Craig Blomberg, The New American Commentary: Matthew, 1992, pg 61.
I also found a list of scholars arguing similar things once I logged into my Alma mater's library and did searches for scholarly journals regarding perpetual virginity, Matthew 1:25, etc. Here is one quick example to show there is scholarship that concurs with this theory.
In defending the virgin birth of Jesus versus claims that it was a myth, the late Dr. David J. MacLeod, former Program Director for Biblical Studies, Bible Exposition and Theology at Emmaus Bible College, wrote:
Matthew’s Gospel does not support the later doctrine of the perpetual virginity of Mary. The Greek verb stresses continuous inaction on Joseph’s part during Mary’s pregnancy. The “until” clause (ἕως οὗ ἔτεκεν υἱόν,
heōs hou eteken huion) implies that following Jesus’ birth, Joseph and Mary enjoyed normal sexual relations. That Joseph and Mary had a normal marriage after Jesus was born is further indicated by the mention of His brothers and sisters later in the Gospel (13:55–56).
David J. MacLeod, “The Virginal Conception of Our Lord in Matthew 1: 18-25,” Emmaus Journal 8, no. 1 (Summer 1999): pgs, 26-27.
In searching for the above, I also discovered this in regard to the constant claim here that ἀδελφοὶ could be read as kinsmen or cousins. As well as the claims of Papias regarding them being Jesus' cousins. Philip Schaff, a Swiss Protestant Theologian and Church Historian wrote in 1864:
The exegetical or grammatical (though not perhaps the dogmatical) a prior presumption is undoubtedly in favor of the usual meaning of the word, the more so since no parallel case of a wider meaning of ἀδελφός (except the well known and always apparent metaphorical one, which is out of the question in our case) can be quoted from the New Testament. Even the Hebrew אָח is used only twice in a wider sense, and then only extended to nephew (not to cousin), viz. Gen. 13:8; 14:16, of Abraham and Lot, who was his brother’s son (40:27–31), and Gen. 29:12–15, of Laban and Jacob his nephew and sister’s son (comp. vs. 13). Here there can be no mistake. The cases are therefore not strictly parallel.
He goes on:
There is no mention anywhere of cousins or kinsmen of Jesus according to the flesh; and yet the term ἀνεψιός, consobrinus, cousin, is well known to the New Testament vocabulary (compare Col. 4:10, where Mark is called a cousin of Barnabas); so also the more exact term υἱὸς τῆς ἀδελφῆς, sister’s son (comp.
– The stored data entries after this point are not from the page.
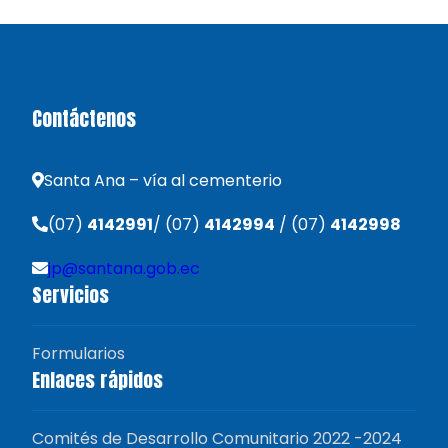
Contáctenos
Santa Ana – vía al cementerio
(07)
4142991
/ (07)
4142994
/ (07)
4142998
jp@santana.gob.ec
Servicios
Formularios
Enlaces rápidos
Comités de Desarrollo Comunitario 2022 -2024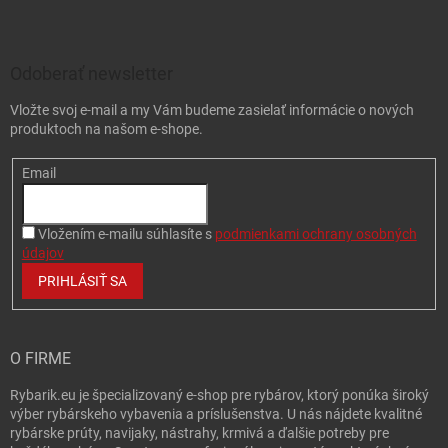
Zápätie
Odoberať newsletter
Vložte svoj e-mail a my Vám budeme zasielať informácie o nových
produktoch na našom e-shope.
Email
Vložením e-mailu súhlasíte s
podmienkami ochrany osobných
údajov
PRIHLÁSIŤ SA
O FIRME
Rybarik.eu je špecializovaný e-shop pre rybárov, ktorý ponúka široký
výber rybárskeho vybavenia a príslušenstva. U nás nájdete kvalitné
rybárske prúty, navijaky, nástrahy, krmivá a ďalšie potreby pre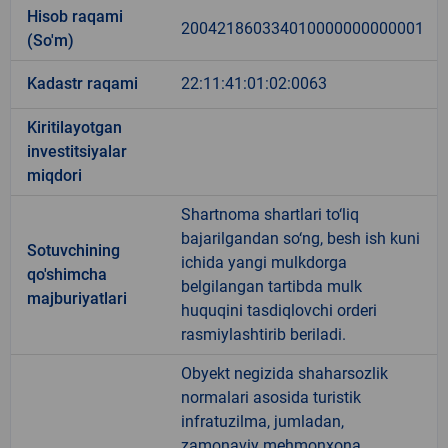
Hisob raqami
200421860334010000000000001
(So'm)
Kadastr raqami
22:11:41:01:02:0063
Kiritilayotgan
investitsiyalar
miqdori
Shartnoma shartlari to‘liq
bajarilgandan so‘ng, besh ish kuni
Sotuvchining
ichida yangi mulkdorga
qo'shimcha
belgilangan tartibda mulk
majburiyatlari
huquqini tasdiqlovchi orderi
rasmiylashtirib beriladi.
Obyekt negizida shaharsozlik
normalari asosida turistik
infratuzilma, jumladan,
zamonaviy mehmonxona,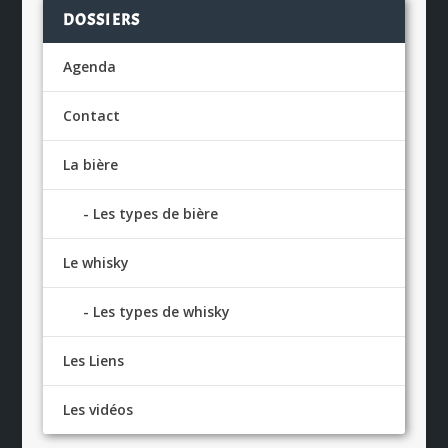
DOSSIERS
Agenda
Contact
La bière
Les types de bière
Le whisky
Les types de whisky
Les Liens
Les vidéos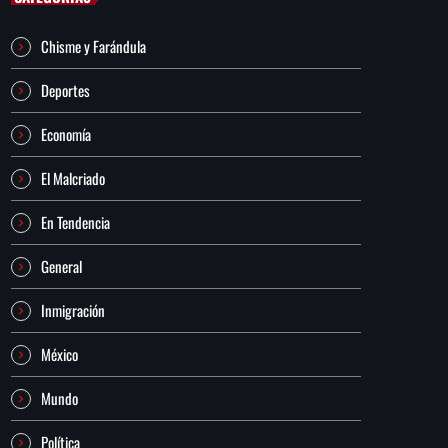
Chisme y Farándula
Deportes
Economía
El Malcriado
En Tendencia
General
Inmigración
México
Mundo
Política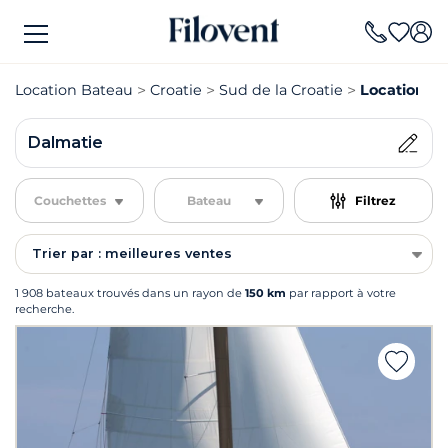
Location Bateau
Croatie
Sud de la Croatie
Location B
Dalmatie
Couchettes
Bateau
Filtrez
Trier par : meilleures ventes
1 908 bateaux trouvés dans un rayon de
150 km
par rapport à votre
recherche.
Acts 23:26, of Paul’s cousin in Jerusalem); and the more general term συγγενής kinsman, relative, occurs not less than eleven times (Mark 6:4; Luke 1:36–58; 2:44; 14:12; 21:16; John 18:26; Acts 10:24; Rom. 9:3; 16:7, 11, 21).
Now if the brothers of Jesus were merely his cousins (either sons of a sister of Mary, as is generally assumed, or of a brother of Joseph, as Dr. Lange maintains), the question may well be asked: Why, we may rationally ask, did the sacred historians never call them by their right name, ἀνεψιοί or υἱοὶ τῆς ἀδελφῆς τῆς Μαρίας, or τοῦ ἀδελφοῦ τοῦ ᾿Λωσήφ, or at least more generally συγγενεῖς? By doing this they would have at once prevented all future confusion among commentators; while by uniformly using the term ἀδελφαί, without the least intimation of a wider meaning, they certainly suggest to every unbiased reader the impression that real brothers are intended.
Philip Schaff, “The Brethren of Christ,” Bibliotheca Sacra 21, no. 84 (Oct 1864): pgs, 858.